» Problem description
The response should consist of every line below, restated exactly, with no pictures.

» Information given
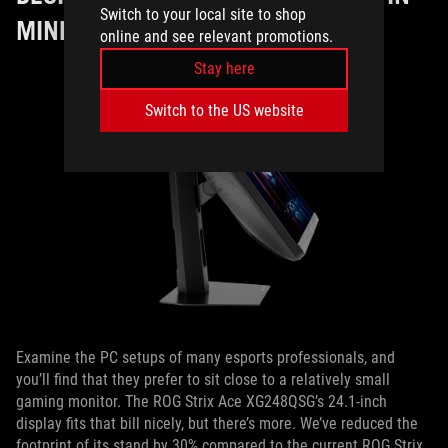
Switch to your local site to shop
MIND
online and see relevant promotions.
Stay here
Switch to the US website
Examine the PC setups of many esports professionals, and
you’ll find that they prefer to sit close to a relatively small
gaming monitor. The ROG Strix Ace XG248QSG’s 24.1-inch
display fits that bill nicely, but there’s more. We’ve reduced the
footprint of its stand by 30% compared to the current ROG Strix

» Solution below
Switch to your local site to shop
MIND
online and see relevant promotions.
Stay here
Switch to the US website
Examine the PC setups of many esports professionals, and
you’ll find that they prefer to sit close to a relatively small
gaming monitor. The ROG Strix Ace XG248QSG’s 24.1-inch
display fits that bill nicely, but there’s more. We’ve reduced the
footprint of its stand by 30% compared to the current ROG Strix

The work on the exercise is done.